The law in Spain states that following the end of a marriage that custody of the children may by awarded to either parent. Although there have been recent developments that suggest the judiciary is beginning to apply more weight to the role of the father in the upbringing of the children (see Shared custody of children in Spain), in approximately 95% of cases, custody is awarded to the mother of the children.
In Spain, in order for the custody of younger children to be taken from the mother, it would be necessary to demonstrate some type of incapacity on her part to look after them. However, once the children are 13 years of age (or less if they demonstrate sufficient maturity) they will be heard by the court before any judgment is made that will personally affect them.
It may be the case of course that the spouses come to an agreement between themselves that sets out the custody of the children including the visitation rights of the spouse who does not take custody. This would have to appear in the divorce agreement. Assuming that the agreement does not put any child at risk the judge will ratify such an agreement.

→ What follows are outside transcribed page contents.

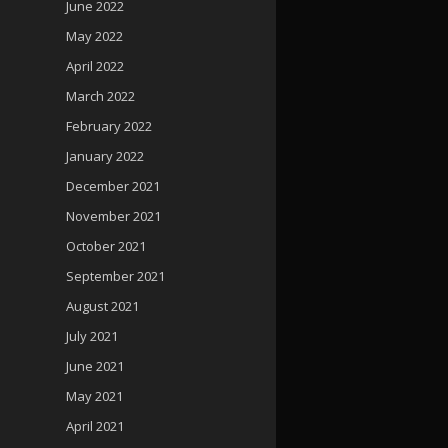
June 2022
May 2022
April 2022
March 2022
February 2022
January 2022
December 2021
November 2021
October 2021
September 2021
August 2021
July 2021
June 2021
May 2021
April 2021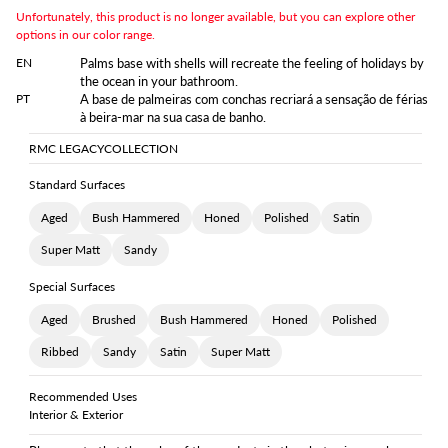
Unfortunately, this product is no longer available, but you can explore other
options in our color range.
EN
Palms base with shells will recreate the feeling of holidays by
the ocean in your bathroom.
PT
A base de palmeiras com conchas recriará a sensação de férias
à beira-mar na sua casa de banho.
RMC LEGACY
COLLECTION
Standard Surfaces
Aged
Bush Hammered
Honed
Polished
Satin
Super Matt
Sandy
Special Surfaces
Aged
Brushed
Bush Hammered
Honed
Polished
Ribbed
Sandy
Satin
Super Matt
Recommended Uses
Interior & Exterior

In the absence of an agreement the court will take the following factors into account:
- Brothers and sisters should not be split-up
- The emotional requirements of the children
- The closeness of other relatives to the children (grandparents etc.)
- The ability of one or other of the parents to better look after the children
- Whether either of the parents has an addiction or other psychological condition
But the factor that tends to carry most weight is the dedication of each parent towards the children before the breakdown of the marriage. It is for this reason that the the courts almost always award custody to the mother.